Dans un bureau de vote de Toulouse, le 15 mars 2020, lors du 1er tour des élections municipales. — F. Scheiber - Sipa
  • Les préfets consultent les pour savoir si'il faut maintenir les élections départementales et régionales des 13 et 20 juin.
  • A l'Union, près de de Toulouse, le maire n'a pas résolu le dilemme.
  • Marc Péré redoute que les assesseurs, dont il faut doubler les équipes pour ce double scrutin, ne se bousculent pas au protillon.

En Haute-Garonne, comme partout ailleurs, le préfet consulte les maires sur l’opportunité de maintenir les élections départementales et régionales des 13 et 20 juin avant le débat de ce mardi à l’Assemblée nationale. La question est épineuse, les implications politiques d’une part, sanitaires et techniques d’autre part, nombreuses.

Et ce n’est pas la réponse de Marc Péré (divers gauche), le maire de l'Union, commune de 11.500 habitants, collée à Toulouse, qui va éclairer la lanterne du représentant de l’Etat. « Après un week-end de discussion dans l’équipe, nous n’avons répondu ni oui, ni non au préfet », reconnaît l’édile.

Séparer les deux scrutins ?

Il aurait aimé dire un non, franc, au report. Parce que pour lui « quand la République a rendez-vous avec le peuple, il fait que ce rendez-vous ait lieu ». Mais il sait aussi que l’organisation de ce double scrutin va être coton. « Franchement, il nous inquiétait déjà avant que le Covid n’arrive pour jouer les épées de Damoclès », explique Marc Péré.
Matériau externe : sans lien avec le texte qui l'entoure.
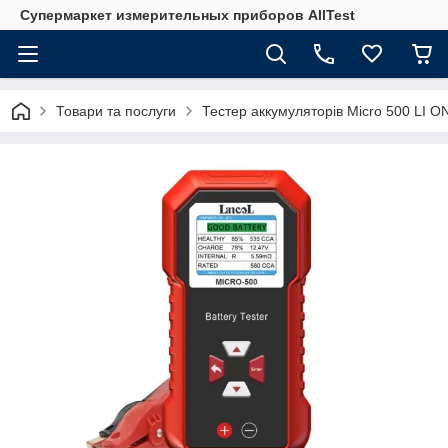
Супермаркет измерительных приборов AllTest
Товари та послуги
Тестер аккумуляторів Micro 500 LI O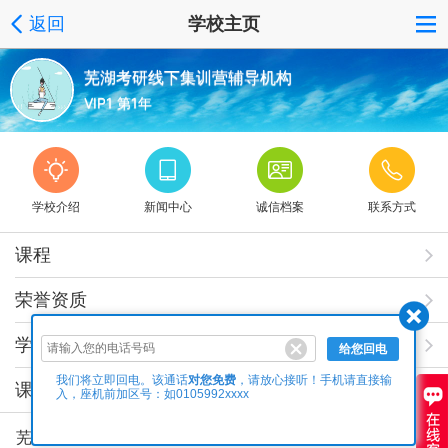
返回
学校主页
芜湖考研线下集训营辅导机构
VIP1 第1年
学校介绍
新闻中心
诚信档案
联系方式
课程
荣誉资质
学校相册
给您回电
对您免费
我们将立即回电。该通话
，请放心接听！手机请直接输
课程视频
入，座机前加区号：如0105992xxxx
芜湖考研线下集训营辅导机构是芜湖教育品牌，也是国内考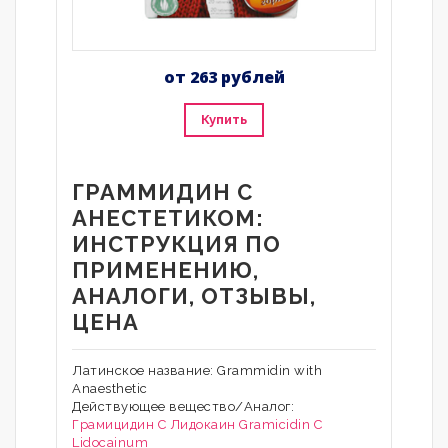
от 263 рублей
Купить
ГРАММИДИН С
АНЕСТЕТИКОМ:
ИНСТРУКЦИЯ ПО
ПРИМЕНЕНИЮ,
АНАЛОГИ, ОТЗЫВЫ,
ЦЕНА
Латинское название: Grammidin with
Anaesthetic
Действующее вещество/Аналог:
Грамицидин C
Лидокаин
Gramicidin С
Lidocainum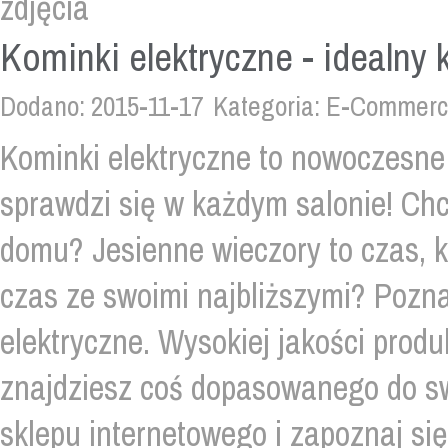
Kominki elektryczne - idealny
Dodano: 2015-11-17
Kategoria: E-Commerce
Kominki elektryczne to nowoczesne 
sprawdzi się w każdym salonie! Ch
domu? Jesienne wieczory to czas, k
czas ze swoimi najbliższymi? Pozn
elektryczne. Wysokiej jakości prod
znajdziesz coś dopasowanego do s
sklepu internetowego i zapoznaj się 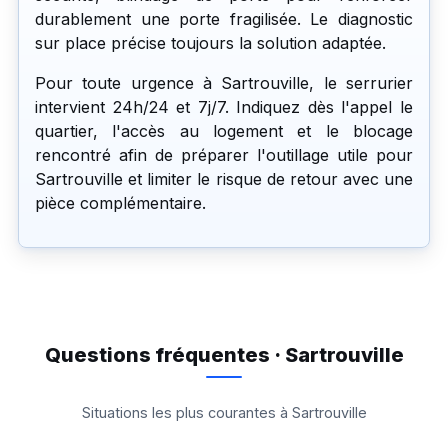
durablement une porte fragilisée. Le diagnostic
sur place précise toujours la solution adaptée.
Pour toute urgence à Sartrouville, le serrurier
intervient 24h/24 et 7j/7. Indiquez dès l'appel le
quartier, l'accès au logement et le blocage
rencontré afin de préparer l'outillage utile pour
Sartrouville et limiter le risque de retour avec une
pièce complémentaire.
Questions fréquentes · Sartrouville
Situations les plus courantes à Sartrouville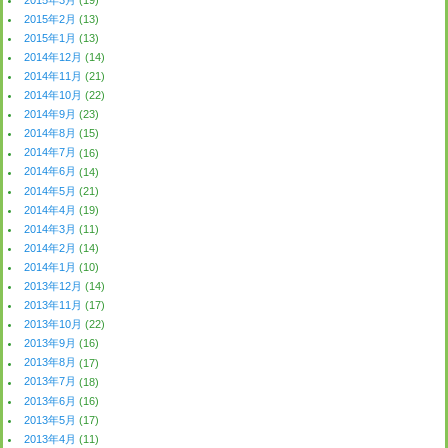
2015年2月
(13)
2015年1月
(13)
2014年12月
(14)
2014年11月
(21)
2014年10月
(22)
2014年9月
(23)
2014年8月
(15)
2014年7月
(16)
2014年6月
(14)
2014年5月
(21)
2014年4月
(19)
2014年3月
(11)
2014年2月
(14)
2014年1月
(10)
2013年12月
(14)
2013年11月
(17)
2013年10月
(22)
2013年9月
(16)
2013年8月
(17)
2013年7月
(18)
2013年6月
(16)
2013年5月
(17)
2013年4月
(11)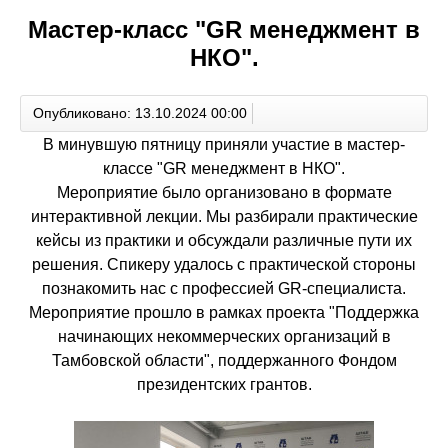
Мастер-класс "GR менеджмент в
НКО".
Опубликовано: 13.10.2024 00:00
В минувшую пятницу приняли участие в мастер-
классе "GR менеджмент в НКО".
Мероприятие было организовано в формате
интерактивной лекции. Мы разбирали практические
кейсы из практики и обсуждали различные пути их
решения. Спикеру удалось с практической стороны
познакомить нас с профессией GR-специалиста.
Мероприятие прошло в рамках проекта "Поддержка
начинающих некоммерческих организаций в
Тамбовской области", поддержанного Фондом
президентских грантов.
En temps normal, l’Union regroupe ses déjà 11 bureaux de vote dans sa grande halle, en mode « votodrome » en quelque sorte. Pour cela, il faut 65 assesseurs ou présidents, qu’ils soient militants, habitants ou employés municipaux réquisitionnés. Là, pour deux scrutins, c’est un une équipe de « 130 personnes » que la mairie devra mobiliser.
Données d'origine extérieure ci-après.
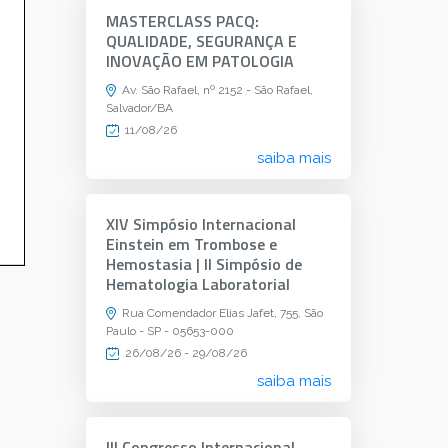
MASTERCLASS PACQ:
QUALIDADE, SEGURANÇA E
INOVAÇÃO EM PATOLOGIA
Av. São Rafael, nº 2152 - São Rafael,
Salvador/BA
11/08/26
saiba mais
XIV Simpósio Internacional
Einstein em Trombose e
Hemostasia | II Simpósio de
Hematologia Laboratorial
Rua Comendador Elias Jafet, 755, São
Paulo - SP - 05653-000
26/08/26 - 29/08/26
saiba mais
III Congresso Internacional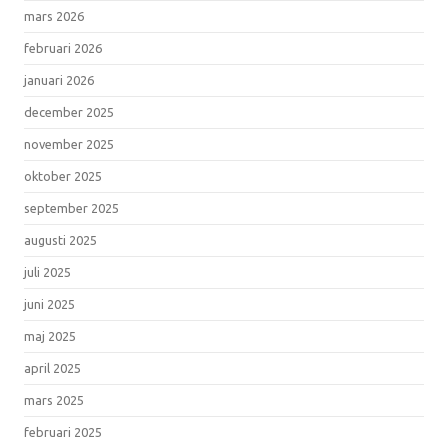
mars 2026
februari 2026
januari 2026
december 2025
november 2025
oktober 2025
september 2025
augusti 2025
juli 2025
juni 2025
maj 2025
april 2025
mars 2025
februari 2025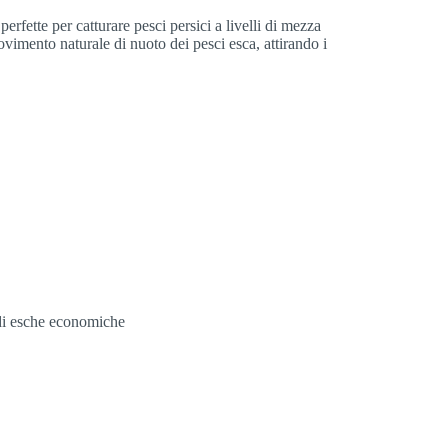
rfette per catturare pesci persici a livelli di mezza
ovimento naturale di nuoto dei pesci esca, attirando i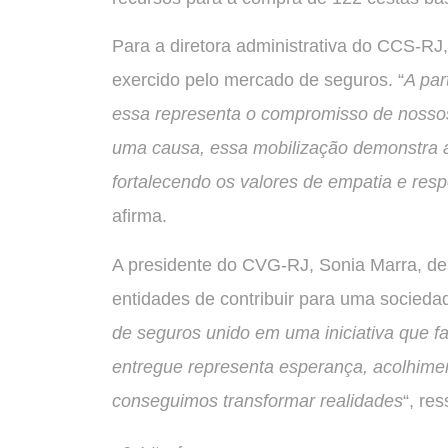
Para a diretora administrativa do CCS-RJ,
exercido pelo mercado de seguros. “
A par
essa representa o compromisso de nossos
uma causa, essa mobilização demonstra a 
fortalecendo os valores de empatia e re
afirma.
A presidente do CVG-RJ, Sonia Marra, des
entidades de contribuir para uma sociedad
de seguros unido em uma iniciativa que f
entregue representa esperança, acolhimen
conseguimos transformar realidades
“, res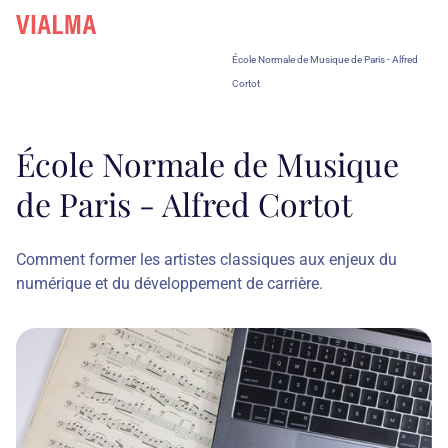
École Normale de Musique de Paris - Alfred
Cortot
École Normale de Musique
de Paris - Alfred Cortot
Comment former les artistes classiques aux enjeux du
numérique et du développement de carrière.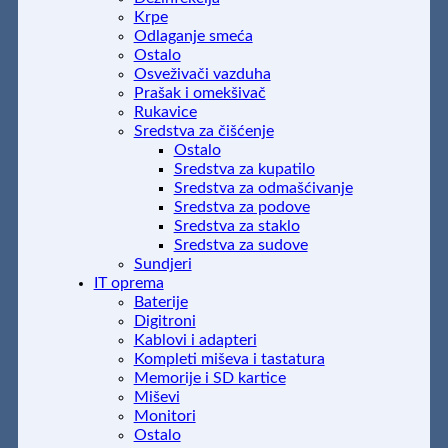
Krpe
Odlaganje smeća
Ostalo
Osveživači vazduha
Prašak i omekšivač
Rukavice
Sredstva za čišćenje
Ostalo
Sredstva za kupatilo
Sredstva za odmašćivanje
Sredstva za podove
Sredstva za staklo
Sredstva za sudove
Sundjeri
IT oprema
Baterije
Digitroni
Kablovi i adapteri
Kompleti miševa i tastatura
Memorije i SD kartice
Miševi
Monitori
Ostalo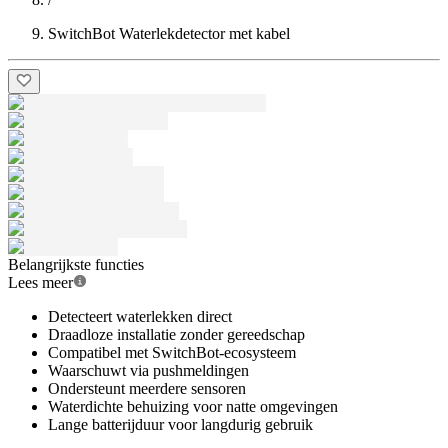
SwitchBot Waterlekdetector met kabel
Belangrijkste functies
Lees meer
Detecteert waterlekken direct
Draadloze installatie zonder gereedschap
Compatibel met SwitchBot-ecosysteem
Waarschuwt via pushmeldingen
Ondersteunt meerdere sensoren
Waterdichte behuizing voor natte omgevingen
Lange batterijduur voor langdurig gebruik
« Pas évident, étant donné la désaffection grandissante pour la vie publique », souligne l’élu. Et si en plus, conformément aux recommandations du Conseil scientifique, ces citoyens exemplaires, prêts à sacrifier un week-end de juin déconfiné, doivent être tous vaccinés dans deux mois, la tâche paraît « presque impossible ». « A moins d’organiser les départementales en juin et les régionales à la rentrée », glisse Marc Péré. Comme quoi il y a du grain à moudre dans sa réponse de Normand.